Breast feeding: a necessary focus change

Resumos

Durante muitos anos o objetivo da produção científica sobre amamentação têm sido o produto: o leite. No entanto, pesquisas da década de 90, realizadas por enfermeiras, vêm mostrando que este enfoque não é adequado e que as nutrizes precisam ser vistas como pessoas que estão amamentando (ou tentando fazê-lo). O processo de amamentar pode ser muito sofrido causando, inclusive, desmame precoce. Tendo em vista tais interpretações, propõe-se um cuidado centrado na pessoa da nutriz. Deve-se lembrar também que a nutriz precisa de circunstância sócio-ambientais adequadas para conseguir amamentar e é dever da sociedade provê-las.

Aleitamento materno; Assistência centrada no paciente; Cuidados de enfermagem


During many years, the objective of the scientifc production on breast-feeding has been the product: milk.
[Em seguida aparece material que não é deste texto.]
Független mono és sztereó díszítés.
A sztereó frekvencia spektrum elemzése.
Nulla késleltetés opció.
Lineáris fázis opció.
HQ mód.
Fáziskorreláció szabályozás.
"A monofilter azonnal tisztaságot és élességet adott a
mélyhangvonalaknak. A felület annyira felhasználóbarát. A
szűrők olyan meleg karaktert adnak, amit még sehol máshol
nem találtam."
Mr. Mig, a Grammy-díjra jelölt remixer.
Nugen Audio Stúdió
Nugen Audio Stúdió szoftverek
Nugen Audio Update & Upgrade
However, researches during the 90.s, performed by nurses, have shown that this focus is iatrogenic: milk becoming more important than people (the mothers in this case) and that the fortresses must be seen as persons who are breastfeeding (or trying to do so). The breast-feeding process can be very painful, also causing premature weaning. The author proposes, in view of these considerations, care that is centered on the person of the fortress. It must also be remembered that the fortress needs adequate social-ambient surroundings to achieve breast-feeding and it is society's duty to provide them.

Breastfeeding; Patient-centered care; Nursing care


ARTIGO ORIGINAL

Amamentação: uma necessária mudança de enfoque* * Trabalho apresentado no 51° Congresso Brasileiro de Enfermagem realizado em Florianópolis (SC) de 2 a 7 de Outubro de 1999

Breast feeding: a necessary focus change

Magda Andrade Rezende

Professor-Doutor do Departamento de Enfermagem Materno-infantil e Psiquiátrica da Escola de Enfermagem da USP

RESUMO

Durante muitos anos o objetivo da produção científica sobre amamentação têm sido o produto: o leite. No entanto, pesquisas da década de 90, realizadas por enfermeiras, vêm mostrando que este enfoque não é adequado e que as nutrizes precisam ser vistas como pessoas que estão amamentando (ou tentando fazê-lo). O processo de amamentar pode ser muito sofrido causando, inclusive, desmame precoce. Tendo em vista tais interpretações, propõe-se um cuidado centrado na pessoa da nutriz. Deve-se lembrar também que a nutriz precisa de circunstância sócio-ambientais adequadas para conseguir amamentar e é dever da sociedade provê-las.

Palavras-chave: Aleitamento materno. Assistência centrada no paciente. Cuidados de enfermagem.

ABSTRACT

During many years, the objective of the scientifc production on breast-feeding has been the product: milk. However, researches during the 90.s, performed by nurses, have shown that this focus is iatrogenic: milk becoming more important than people (the mothers in this case) and that the fortresses must be seen as persons who are breastfeeding (or trying to do so). The breast-feeding process can be very painful, also causing premature weaning. The author proposes, in view of these considerations, care that is centered on the person of the fortress. It must also be remembered that the fortress needs adequate social-ambient surroundings to achieve breast-feeding and it is society's duty to provide them.

Keywords: Breastfeeding. Patient-centered care. Nursing care.

INTRODUÇÃO

No início da década de 80, trabalhando como enfermeira em uma unidade de internação neonatológica tive a oportunidade de ajudar muitas mães a amamentar. Nesta época minha percepção sobre a amamentação é de que era um "benefício" para o bebê (e "até mesmo" para a mãe) e de que meu papel era ser o mais persuasiva possível a fim de "convencer" as mães a amamentarem.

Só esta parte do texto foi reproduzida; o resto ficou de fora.